● **RECORDS**:
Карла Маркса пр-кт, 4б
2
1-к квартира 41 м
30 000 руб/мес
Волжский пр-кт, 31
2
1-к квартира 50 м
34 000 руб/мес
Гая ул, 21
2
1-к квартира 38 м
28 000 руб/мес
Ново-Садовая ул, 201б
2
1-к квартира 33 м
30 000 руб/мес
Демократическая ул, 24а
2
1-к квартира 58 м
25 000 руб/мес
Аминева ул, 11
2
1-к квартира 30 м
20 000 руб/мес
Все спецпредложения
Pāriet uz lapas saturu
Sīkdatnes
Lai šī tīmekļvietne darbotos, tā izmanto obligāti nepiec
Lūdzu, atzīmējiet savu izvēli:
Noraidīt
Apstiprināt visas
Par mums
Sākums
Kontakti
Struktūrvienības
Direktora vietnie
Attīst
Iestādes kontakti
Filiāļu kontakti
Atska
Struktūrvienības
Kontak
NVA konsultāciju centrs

...

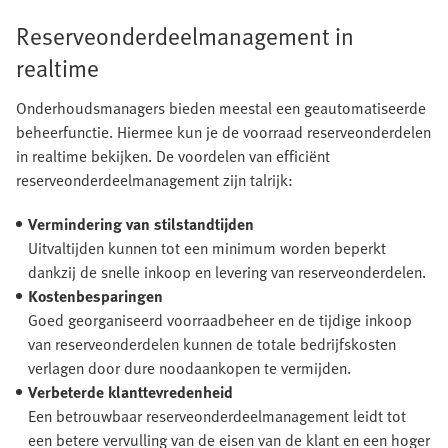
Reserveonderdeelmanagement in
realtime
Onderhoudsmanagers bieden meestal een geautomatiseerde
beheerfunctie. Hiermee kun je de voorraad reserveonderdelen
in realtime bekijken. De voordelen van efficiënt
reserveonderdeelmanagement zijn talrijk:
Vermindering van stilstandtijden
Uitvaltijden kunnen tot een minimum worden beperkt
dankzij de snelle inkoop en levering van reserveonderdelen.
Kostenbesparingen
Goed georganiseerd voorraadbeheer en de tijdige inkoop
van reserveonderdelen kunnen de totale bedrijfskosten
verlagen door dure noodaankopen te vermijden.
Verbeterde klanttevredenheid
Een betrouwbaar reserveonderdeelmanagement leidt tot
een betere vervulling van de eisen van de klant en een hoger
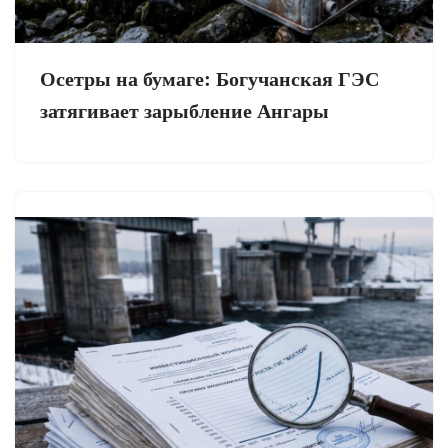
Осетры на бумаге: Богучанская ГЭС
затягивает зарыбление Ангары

● **PROBLEM TO SOLVE**:
Please give back exactly the lines of the listing above that run from the one containing "Карла Маркса пр-кт, 4б" through the one containing "NVA konsultāciju centrs", and only those.

● **SOLUTION FOR THIS EXERCISE**:
Карла Маркса пр-кт, 4б
2
1-к квартира 41 м
30 000 руб/мес
Волжский пр-кт, 31
2
1-к квартира 50 м
34 000 руб/мес
Гая ул, 21
2
1-к квартира 38 м
28 000 руб/мес
Ново-Садовая ул, 201б
2
1-к квартира 33 м
30 000 руб/мес
Демократическая ул, 24а
2
1-к квартира 58 м
25 000 руб/мес
Аминева ул, 11
2
1-к квартира 30 м
20 000 руб/мес
Все спецпредложения
Pāriet uz lapas saturu
Sīkdatnes
Lai šī tīmekļvietne darbotos, tā izmanto obligāti nepiec
Lūdzu, atzīmējiet savu izvēli:
Noraidīt
Apstiprināt visas
Par mums
Sākums
Kontakti
Struktūrvienības
Direktora vietnie
Attīst
Iestādes kontakti
Filiāļu kontakti
Atska
Struktūrvienības
Kontak
NVA konsultāciju centrs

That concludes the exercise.